▶ Prompt
Beginning at the top of the material, repeat each line exactly, and stop once the line with "Task: Click on the Financial Information" has been written.

******

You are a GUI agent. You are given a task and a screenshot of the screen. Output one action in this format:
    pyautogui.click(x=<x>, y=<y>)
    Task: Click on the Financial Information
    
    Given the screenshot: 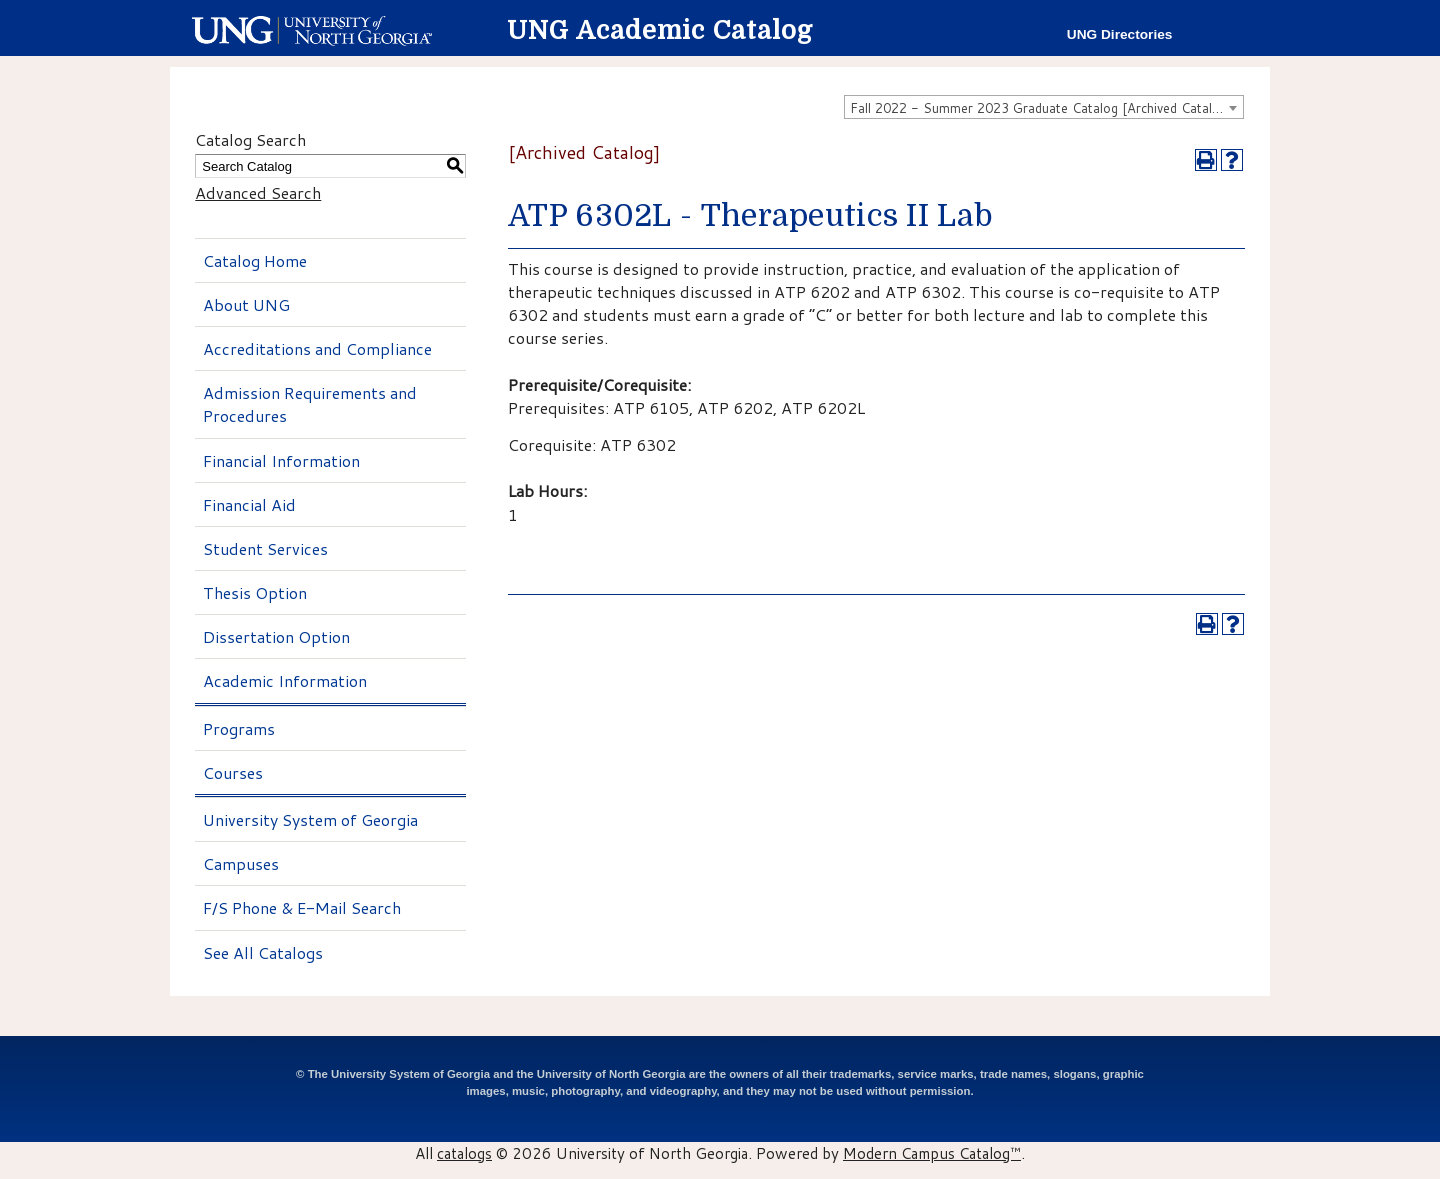 What is the action you would take?
    pyautogui.click(x=281, y=460)
    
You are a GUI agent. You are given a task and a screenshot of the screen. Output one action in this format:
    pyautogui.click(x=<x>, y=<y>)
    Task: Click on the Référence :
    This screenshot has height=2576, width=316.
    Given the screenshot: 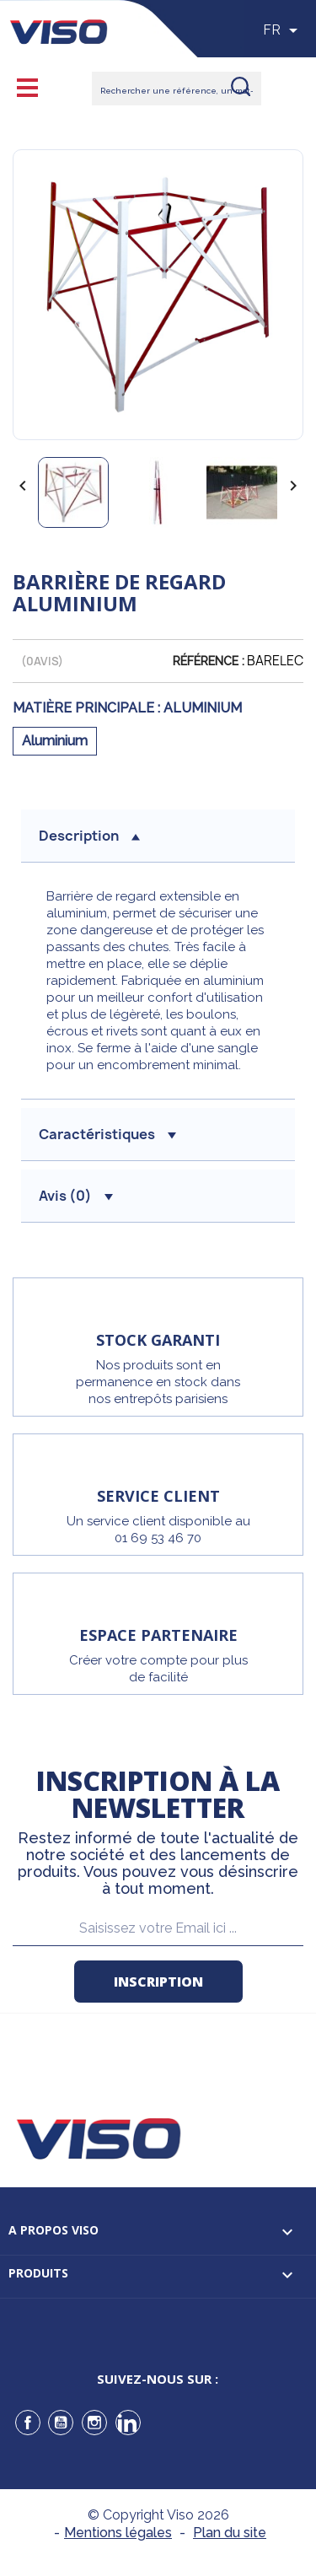 What is the action you would take?
    pyautogui.click(x=208, y=661)
    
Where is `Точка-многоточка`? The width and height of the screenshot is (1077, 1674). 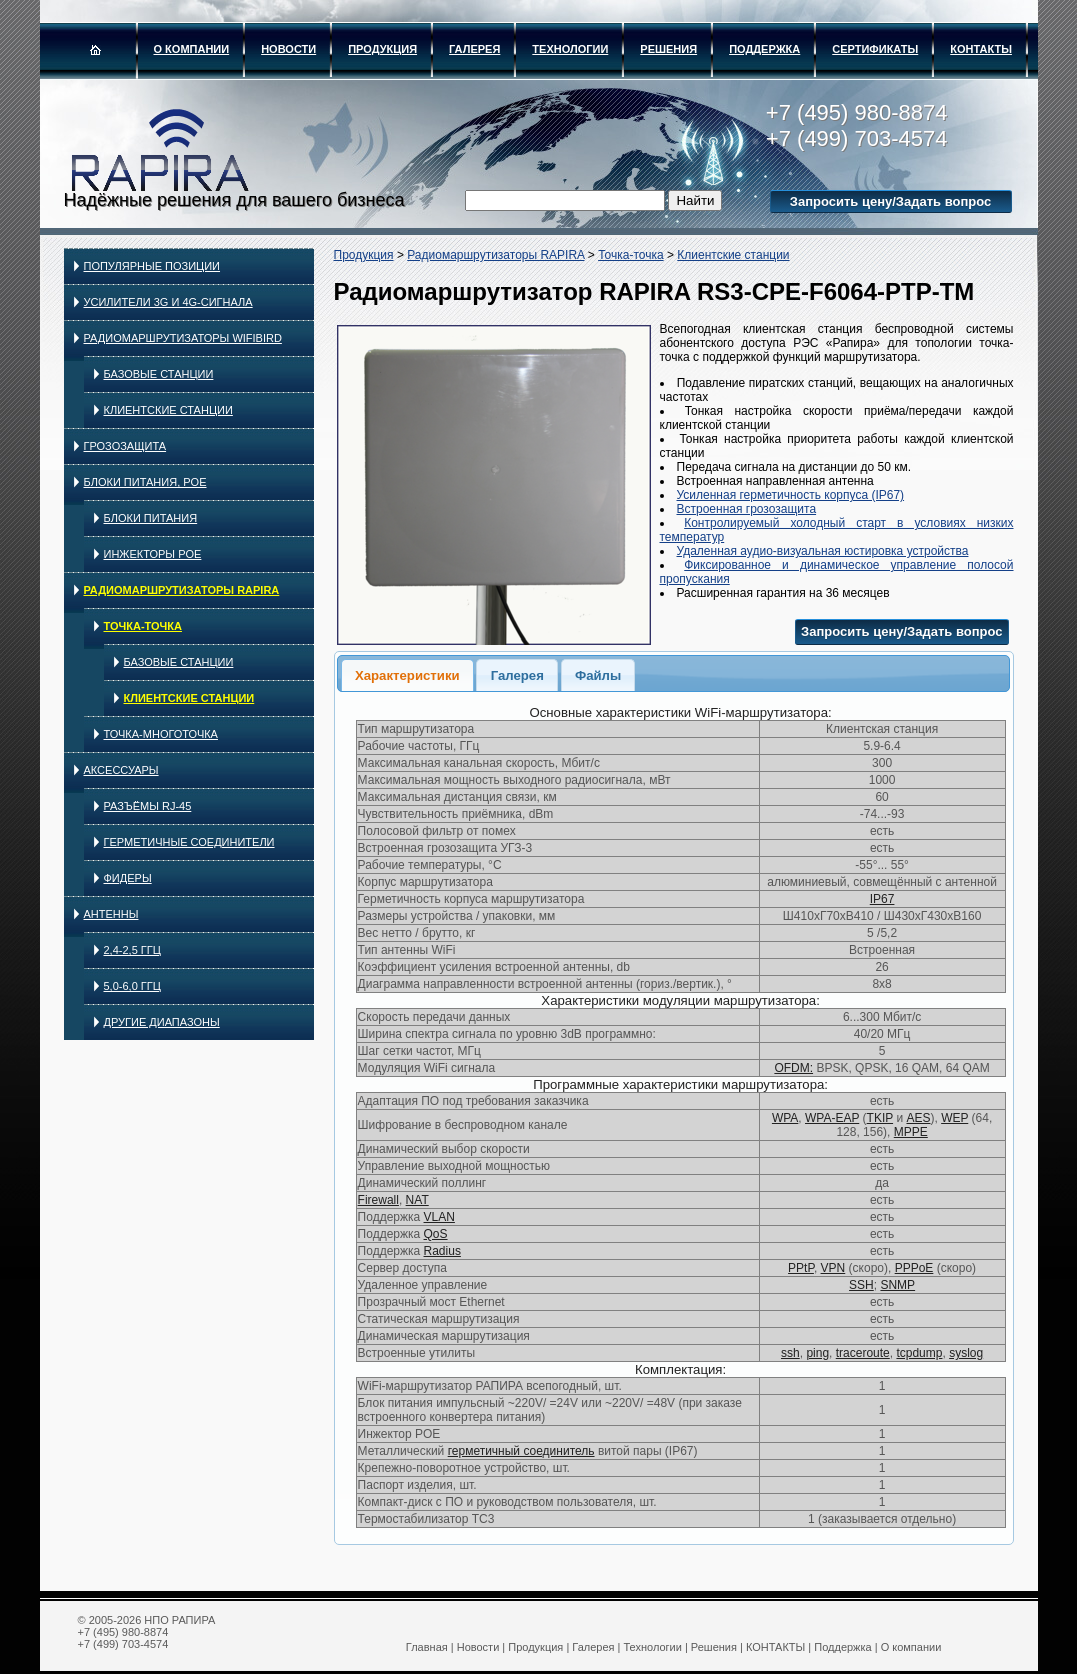 Точка-многоточка is located at coordinates (161, 734).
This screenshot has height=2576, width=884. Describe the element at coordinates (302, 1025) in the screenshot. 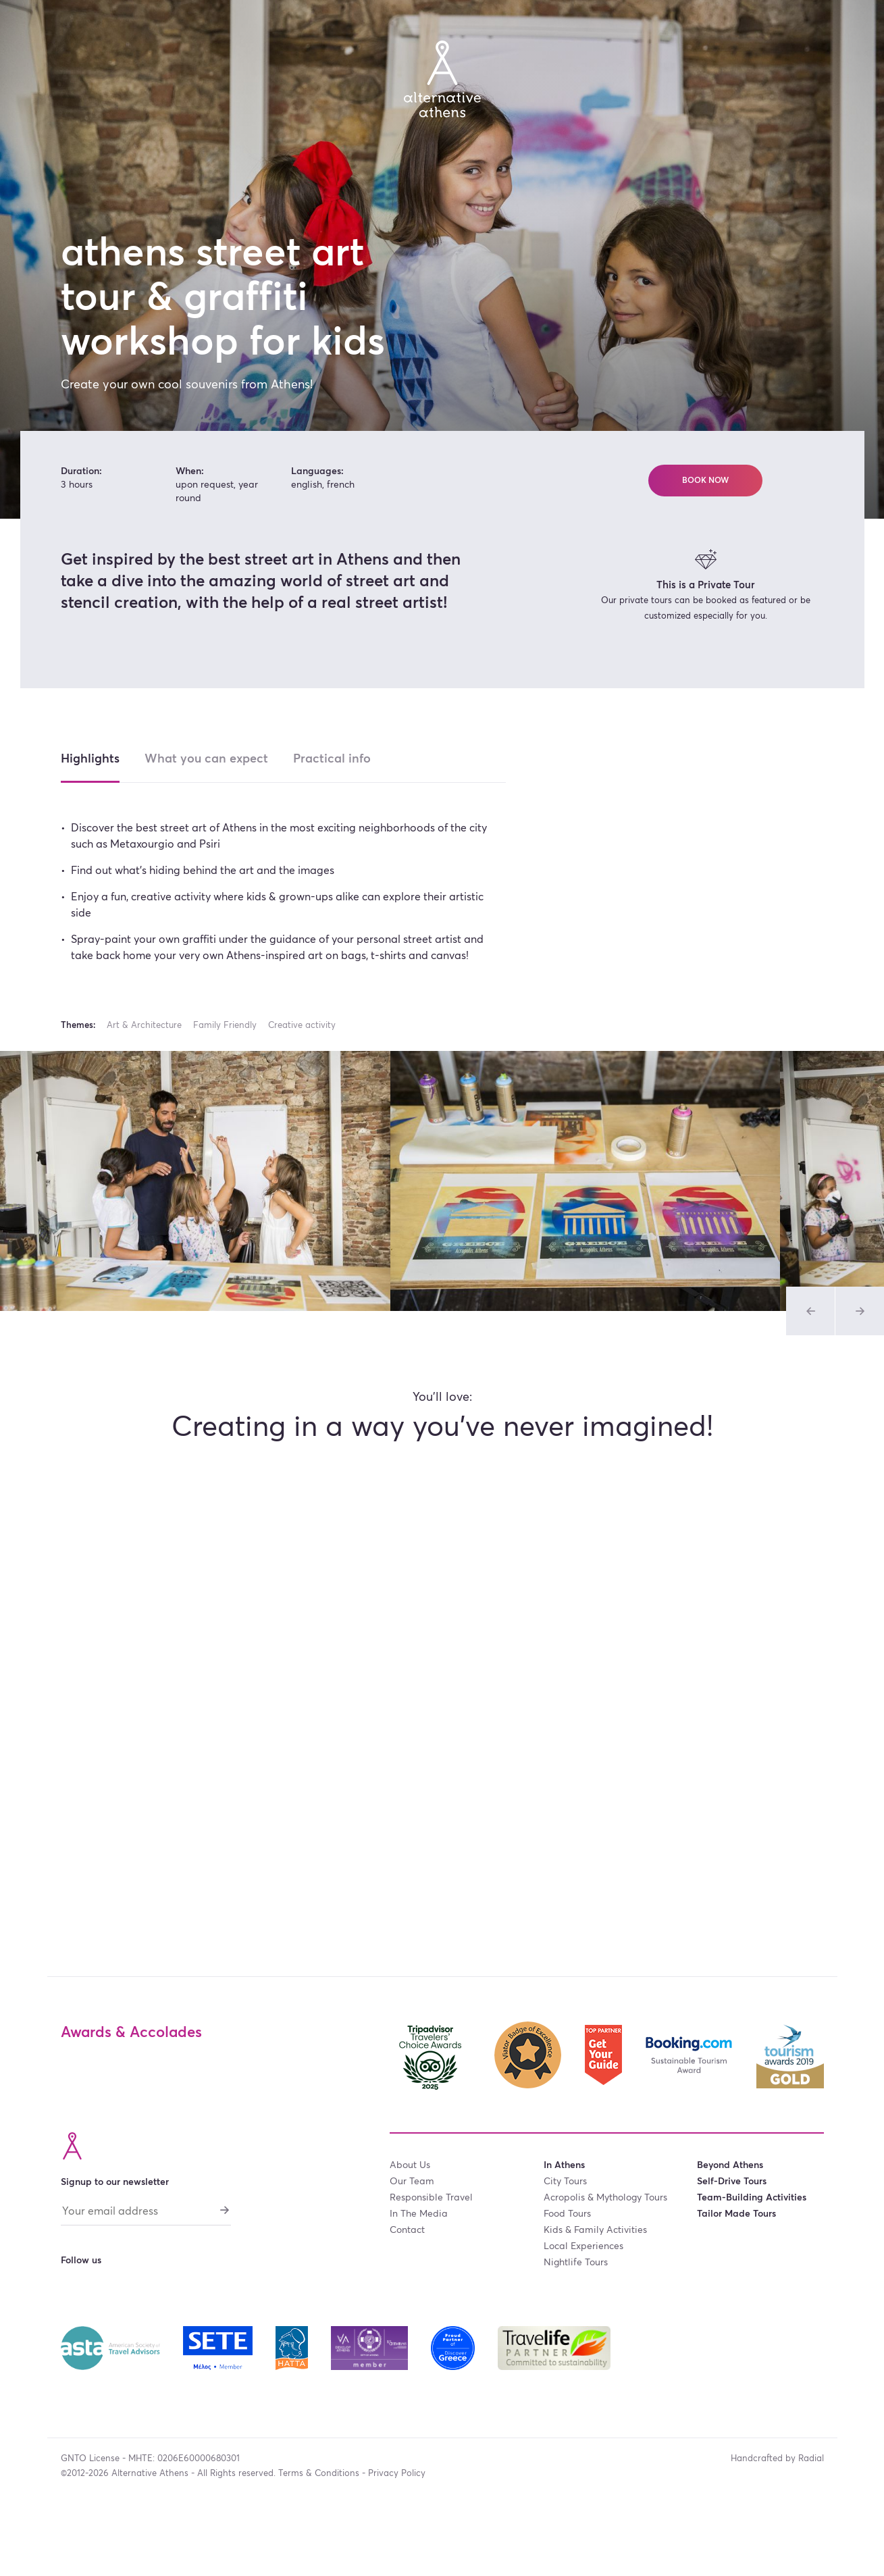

******

▶ Answer to this task
You are a GUI agent. You are given a task and a screenshot of the screen. Output one action in this format:
    pyautogui.click(x=<x>, y=<y>)
    Task: Click on the Financial Information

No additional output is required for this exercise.